In fn:deep-equal, and in other functions such as fn:distinct-values that refer to fn:deep-equal, the rules for comparing values of different numeric types (for example, xs:double and xs:decimal) have changed. In previous versions of the specification, xs:decimal values were converted to xs:double, leading to a possible loss of precision. This could make comparisons non-transitive, leading to problems when grouping, and potentially (depending on the sort algorithm) with sorting. The problem has been fixed by requiring comparisons to be performed based on the exact mathematical value without any loss of precision.

This means, for example, that deep-equal(0.2, 0.2e0) is now false, whereas in previous versions it was true. The two values are not mathematically equal, because the exact decimal equivalent of the xs:double value written as 0.2e0 is 0.200000000000000011102230246251565404236316680908203125.

The corresponding change has not been made to the = and eq operators, because it was found to be too disruptive. For example, if the context node is the element <e price="10.0" discount="0.2"/>, there is an expectation that the expression @price - @discount = 9.8 should return true. But (assuming untyped data), the result of the subtraction is an xs:double whose precise value is 9.800000000000000710542735760100185871124267578125, so comparing the two values as decimals would return false.

In version 4.0, omitting the $value of fn:error has the same effect as setting it to an empty sequence. In 3.1, the effects could be different (the effect of omitting the argument was implementation-defined).

In version 3.1, the fn:deep-equal function did not merge adjacent text nodes after stripping comments and processing instructions, so the elements abcdef]]> and abcdef]]> were considered non-equal. In version 4.0, the text nodes are now merged prior to comparison, so these two elements compare equal.

In version 4.0, the function signature of fn:namespace-uri-for-prefix constrains the first argument to be either an xs:NCName or a zero-length string (the new coercion rules mean that any string in the form of an xs:NCName is acceptable). If a string is supplied that does not meet these requirements, a type error will be raised. In version 3.1, this was not an error: it came under the rule that when no namespace binding existed for the supplied prefix, the function would return an empty sequence.

Furthermore, because the expected type of this parameter is no longer xs:string, the special coercion rules for xs:string parameters in XPath 1.0 compatibility mode no longer apply. For example, supplying xs:duration('PT1H') as the first argument will now raise a type error, rather than looking for a namespace binding for the prefix PT1H.

Version 4.0 makes it clear that the casting of a value other than xs:string or xs:untypedAtomic to a list type (whether using a cast expression or a constructor function) is a type error . Previously this was defined as an error, but the kind of error and the error code were left unspecified. Accordingly, the function signatures of the constructor functions for built-in list types have been changed to use an argument type of xs:string?.
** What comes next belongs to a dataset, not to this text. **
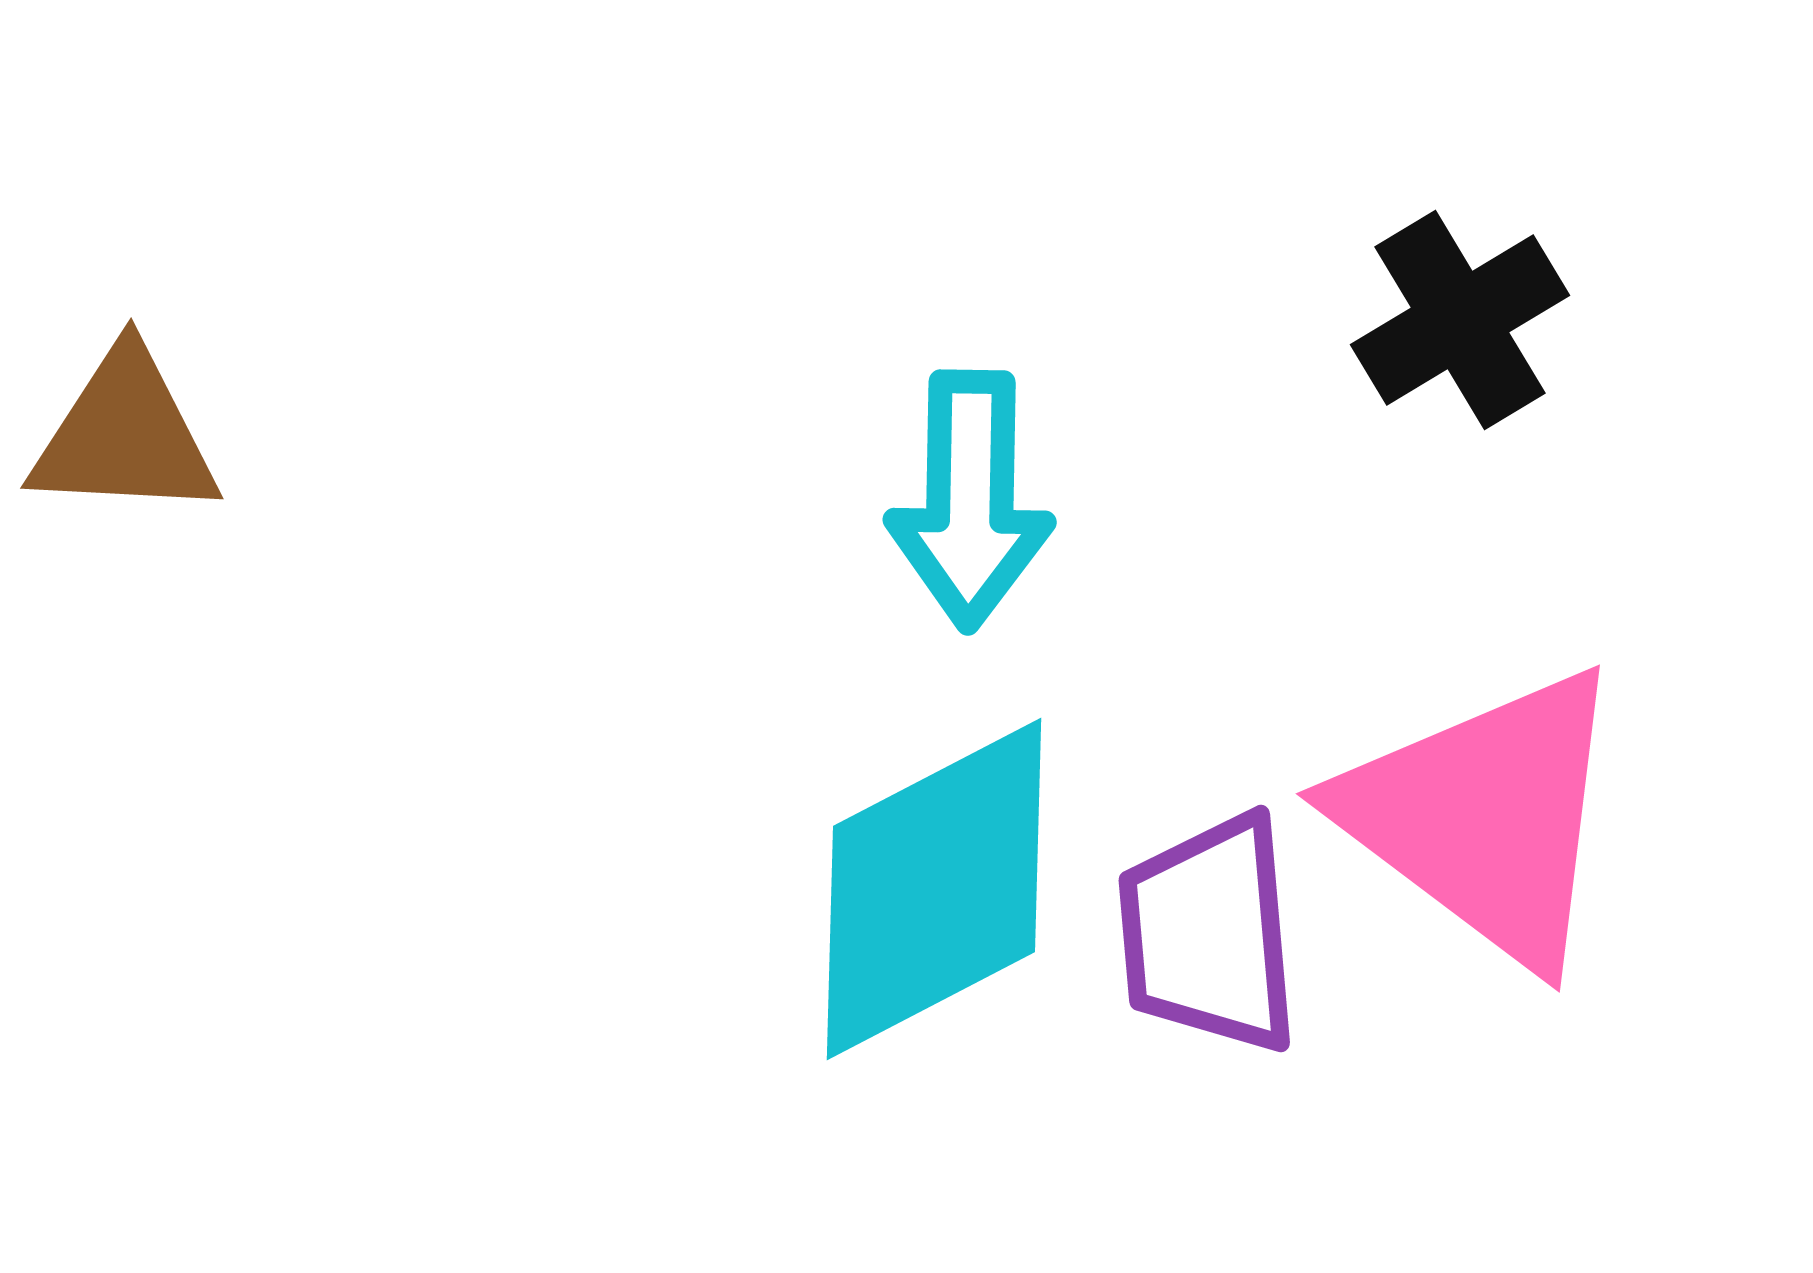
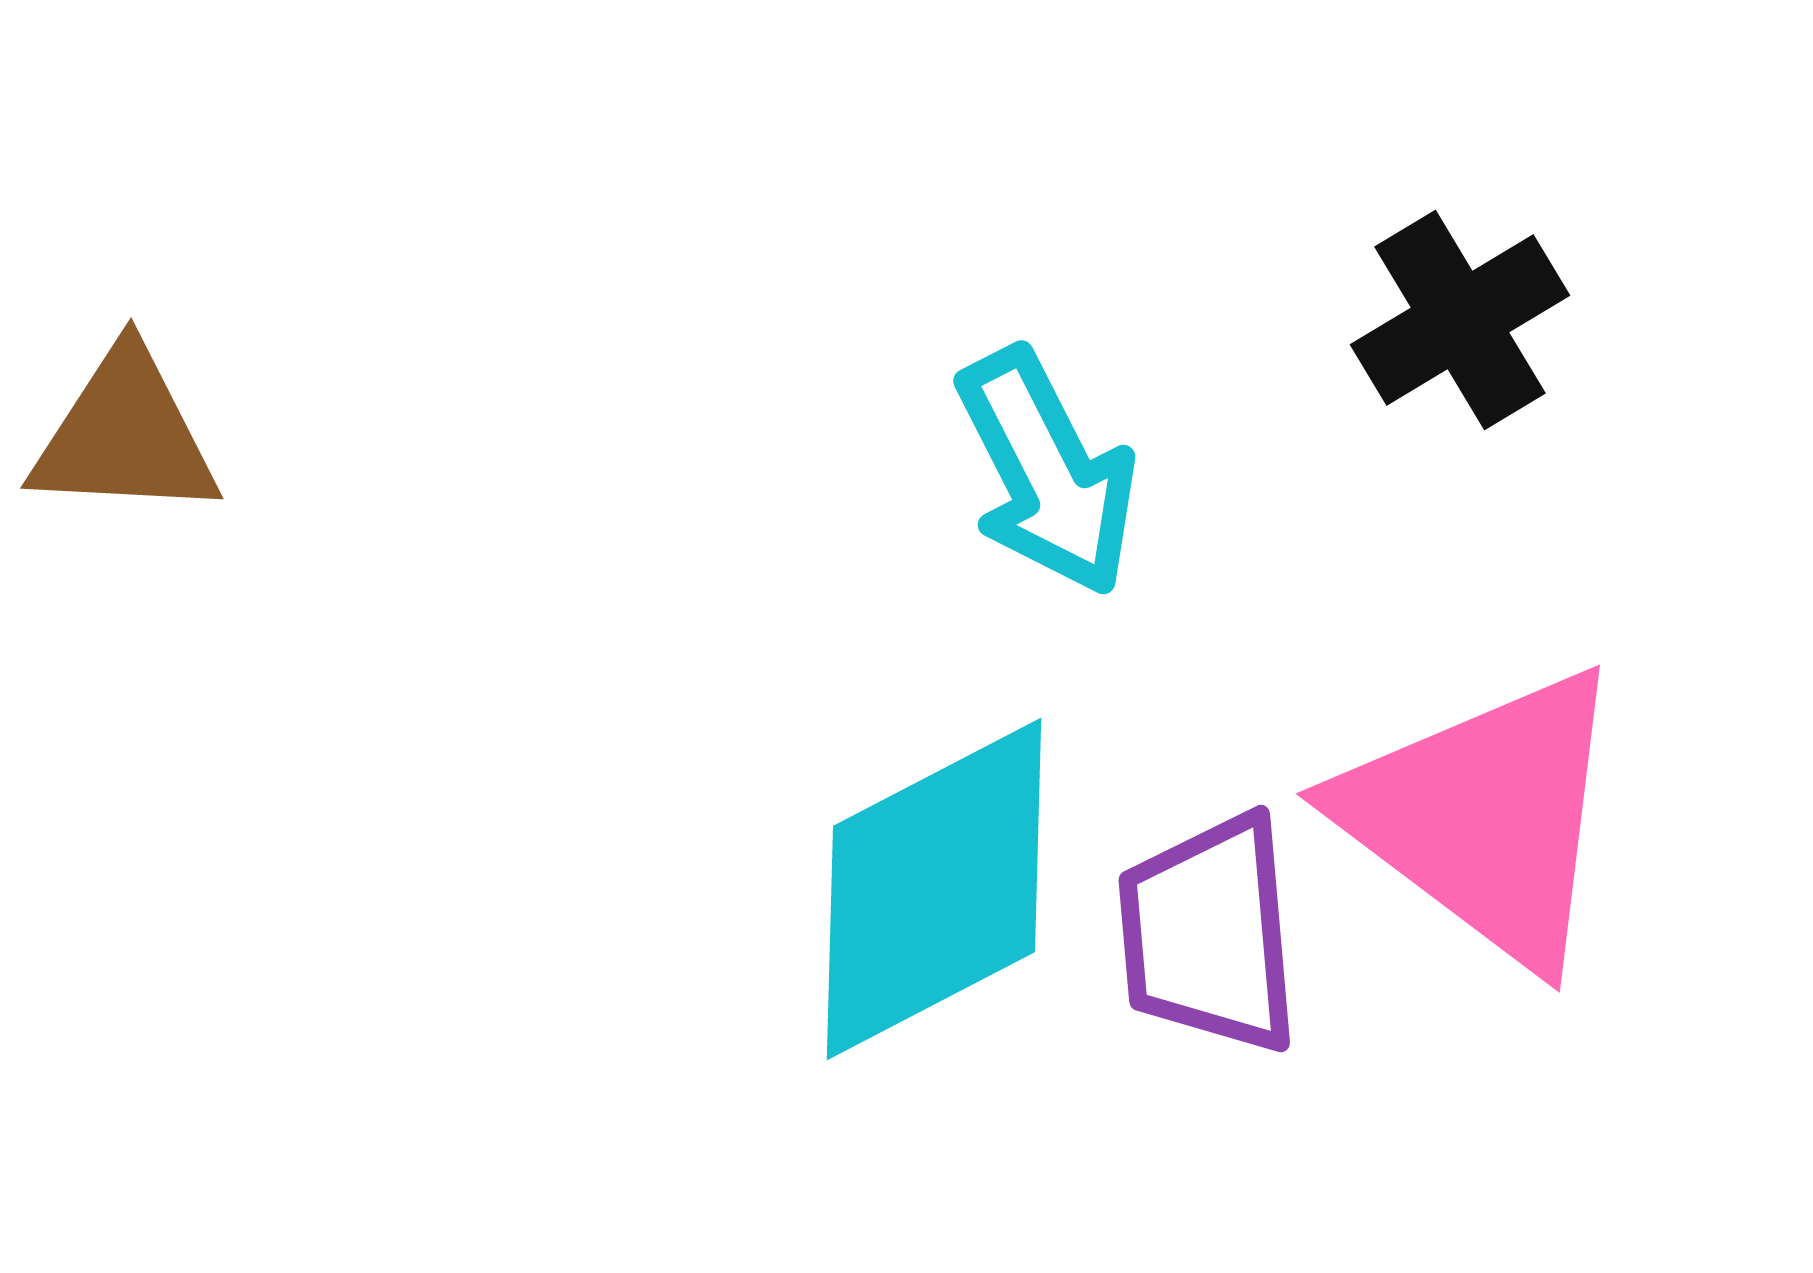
cyan arrow: moved 77 px right, 28 px up; rotated 28 degrees counterclockwise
In version 3.1, end-of-line characters were adopted unchanged when calling fn:unparsed-text. In version 4.0, they are normalized as known from XML (see ).

The way that fn:min and fn:max compare numeric values of different types has changed. The most noticeable effect is that when these functions are applied to a sequence of xs:integer or xs:decimal values, the result is an xs:integer or xs:decimal, rather than the result of converting this to an xs:double.

The type of the third argument of fn:format-number has changed from xs:string to (xs:string | xs:QName). Because the expected type of this parameter is no longer xs:string, the special coercion rules for xs:string parameters no longer apply. For example, it is no longer possible to supply an instance of xs:anyURI or (when XPath 1.0 compatibility mode is in force) an instance of xs:boolean or xs:duration.

For compatibility issues regarding earlier versions, see the 3.1 version of this specification.